Monday, October 25, 2021

Historic Trial Begins Against Chinese Agent Accused of Recruiting Spies to Steal US Aircraft Tech

By Danella Pérez Schmieloz

October 24, 2021 Updated: October 24, 2021

The entrance to the General Electric Aviation in Lynn, Massachusetts, on March 31, 2020. (Joseph Prezioso/AFP via Getty Images)

The entrance to the General Electric Aviation in Lynn, Massachusetts, on March 31, 2020. (Joseph Prezioso/AFP via Getty Images)

 

A historic federal espionage trial against a Chinese intelligence agent started in Cincinnati, Ohio on Oct. 18. The agent, named Yanjun Xu, has been charged with recruiting spies to steal tech from U.S. aviation and aerospace firms.

According to the prosecutors, the Chinese regime was attempting to steal know-how from American aircraft companies, particularly from Evendale-based GE Aviation, with the intent of replicating turbine engines, reported local news channel WCPO.

The Chinese Communist Party has the goal of developing the “aircraft and aircraft components” industry—along with nine others—within its “Made in China 2025” a 10-year economic plan that aims to turn the country into a high-tech manufacturing powerhouse.

Yanjun Xu is a deputy division director from China’s Ministry of State Security (MSS), the intelligence, security, and secret police agency of the communist regime. He is the first MSS operative extradited to the United States, which makes the trial a first of its kind.

Since December 2013, Xu had been contacting experts from aviation companies in the United States and other countries, including GE Aviation, according to his indictment. He started recruiting people to travel to China, all expenses covered, usually masquerading as academic trips. This went on until his arrest in Brussels on April 1, 2018, by the Belgian federal police. He was then extradited to the United States.

FBI agent Todd Vokas testified on Oct. 20 about content found on devices seized during the investigation. “I put a USB drive in the eyeglass box in the middle of the bookcase, and it contains some encrypted documents,” Vokas said Xu wrote. “If something happens, someone will come to you and tell you the password.”

When Xu was arrested, his colleague, Heng Xu, had a black pack that contained four cellphones, memory cards, hard drives, magnetic keys, card readers, SIM card holders, and other devices, testified a Belgian federal police agent in the trial. They also found $7,000 and 7,700 euros ($8,960), as well as plane and train tickets, passports, and credit cards.

Vokas conducted a forensic analysis on the four cellphones and determined that one of them had been erased remotely, the day after Xu’s arrest.

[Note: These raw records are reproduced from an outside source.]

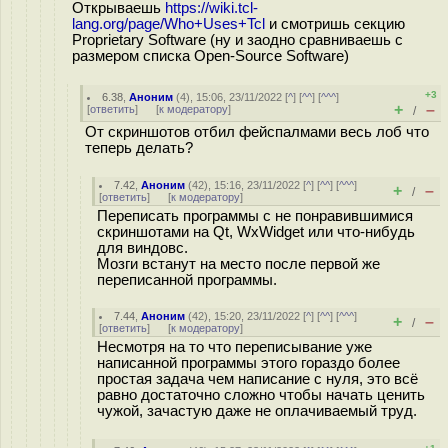
Открываешь
https://wiki.tcl-
lang.org/page/Who+Uses+Tcl
и смотришь секцию
Proprietary Software (ну и заодно сравниваешь с
размером списка Open-Source Software)
+3
6.38
,
Аноним
(
4
), 15:06, 23/11/2022 [
^
] [
^^
] [
^^^
]
+
–
[
ответить
]
[
к модератору
]
/
От скриншотов отбил фейспалмами весь лоб что
теперь делать?
7.42
,
Аноним
(
42
), 15:16, 23/11/2022 [
^
] [
^^
] [
^^^
]
+
–
/
[
ответить
]
[
к модератору
]
Переписать программы с не понравившимися
скриншотами на Qt, WxWidget или что-нибудь
для виндовс.
Мозги встанут на место после первой же
переписанной программы.
7.44
,
Аноним
(
42
), 15:20, 23/11/2022 [
^
] [
^^
] [
^^^
]
+
–
/
[
ответить
]
[
к модератору
]
Несмотря на то что переписывание уже
написанной программы этого гораздо более
простая задача чем написание с нуля, это всё
равно достаточно сложно чтобы начать ценить
чужой, зачастую даже не оплачиваемый труд.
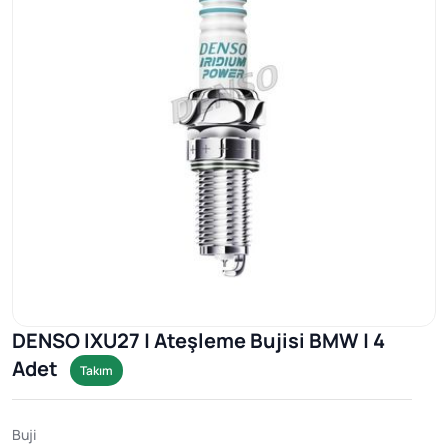
DENSO IXU27 | Ateşleme Bujisi BMW | 4
Adet
Takım
Buji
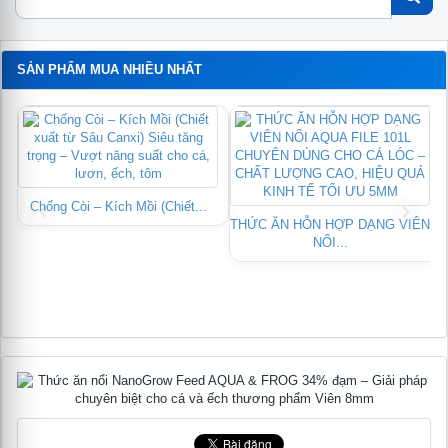
SẢN PHẨM MUA NHIỀU NHẤT
Chống Còi – Kích Mồi (Chiết...
THỨC ĂN HỖN HỢP DẠNG VIÊN
NỔI...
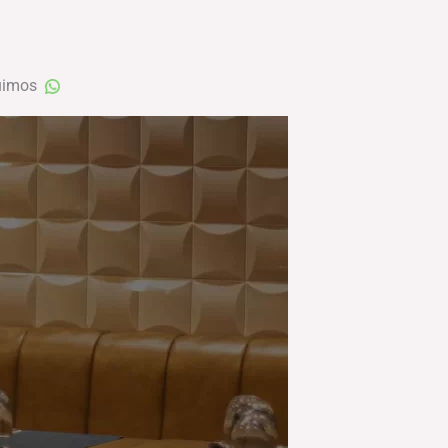
guimos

One of the other cellphones had a note stating materials and size of a fan blade, which prosecutors believe is linked to GE Aviation tech that China was aiming at replicating, Vokas said. The phone also contained family pictures from a GE engineer that, according to the prosecutors, Xu targeted for recruitment.

James Mulvenon, an expert on Chinese cyber and espionage issues and Chinese military specialist, testified on Oct. 19 that aircraft have given the regime difficulty.

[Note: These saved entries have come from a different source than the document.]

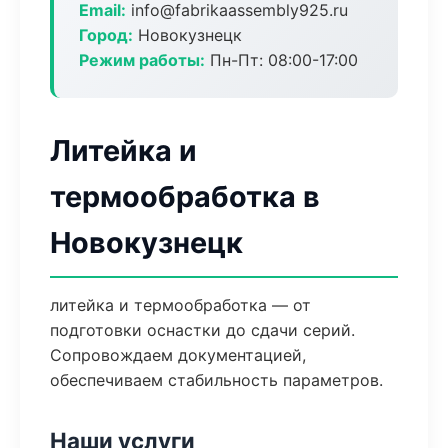
Email:
info@fabrikaassembly925.ru
Город:
Новокузнецк
Режим работы:
Пн-Пт: 08:00-17:00
Литейка и
термообработка в
Новокузнецк
литейка и термообработка — от
подготовки оснастки до сдачи серий.
Сопровождаем документацией,
обеспечиваем стабильность параметров.
Наши услуги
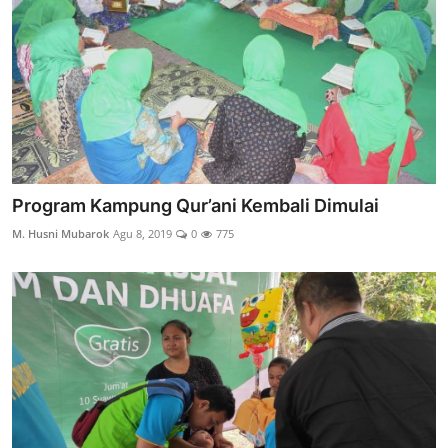
Program Kampung Qur’ani Kembali Dimulai
M. Husni Mubarok
Agu 8, 2019
0
775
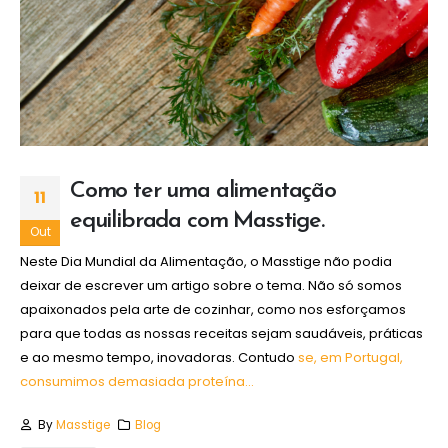
Como ter uma alimentação
11
equilibrada com Masstige.
Out
Neste Dia Mundial da Alimentação, o Masstige não podia
deixar de escrever um artigo sobre o tema. Não só somos
apaixonados pela arte de cozinhar, como nos esforçamos
para que todas as nossas receitas sejam saudáveis, práticas
e ao mesmo tempo, inovadoras. Contudo
se, em Portugal,
consumimos demasiada proteína...
By
Masstige
Blog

“Aviation has actively been a key priority for decades, and a key source of frustration,” Mulvenon said. He added China has been buying Boeing and Airbus planes, as they do not have the capacity to build them.

David DeVillers, who supervised the case as former U.S. attorney for the Southern District of Ohio said, “We have a real situation where somebody in the intelligence community of the Chinese government is recruiting spies and got extradited for doing it.”

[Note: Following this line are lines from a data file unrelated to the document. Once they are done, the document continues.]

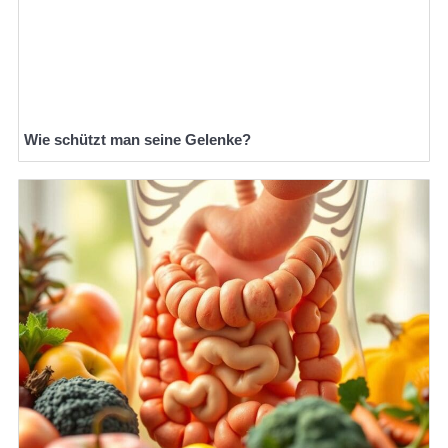
Wie schützt man seine Gelenke?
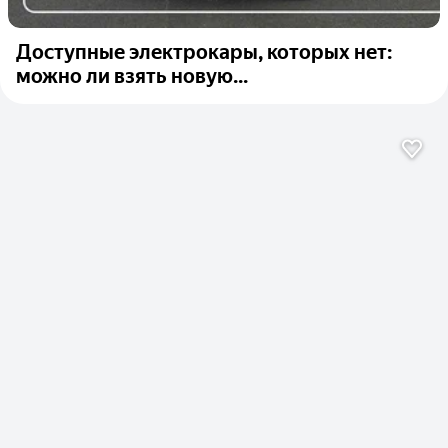
Доступные электрокары, которых нет:
можно ли взять новую...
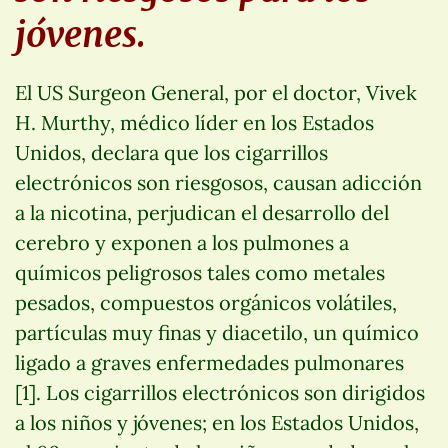
jóvenes.
El US Surgeon General, por el doctor, Vivek
H. Murthy, médico líder en los Estados
Unidos, declara que los cigarrillos
electrónicos son riesgosos, causan adicción
a la nicotina, perjudican el desarrollo del
cerebro y exponen a los pulmones a
químicos peligrosos tales como metales
pesados, compuestos orgánicos volátiles,
partículas muy finas y diacetilo, un químico
ligado a graves enfermedades pulmonares
[1]. Los cigarrillos electrónicos son dirigidos
a los niños y jóvenes; en los Estados Unidos,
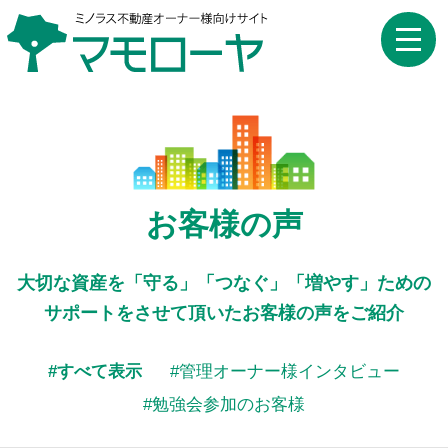
toggle
naviga
お客様の声
大切な資産を「守る」「つなぐ」「増やす」ための
サポートをさせて頂いたお客様の声をご紹介
すべて表示
管理オーナー様インタビュー
勉強会参加のお客様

“This is espionage. This is real espionage,” he said.

“This particular trial will have the biggest impact on our relationship with China of any … criminal case that’s gone to trial of any individual. There’s no doubt about that,” DeVillers said.

Jim Lewis, former member of the U.S. Foreign Service and Senior Executive Service, emphasized the historic nature of the case. “We’ve never been able to extradite … a Ministry of State Security intelligence agent from another country to the United States,” he said. “Getting them on trial is really an important step toward making the Chinese rethink the cost of espionage.”

“There’s already several hundred Chinese intelligence officers operating in the U.S.,” Lewis said. “We aren’t going to be able to deter them, so we’re just going to have to catch more of them.”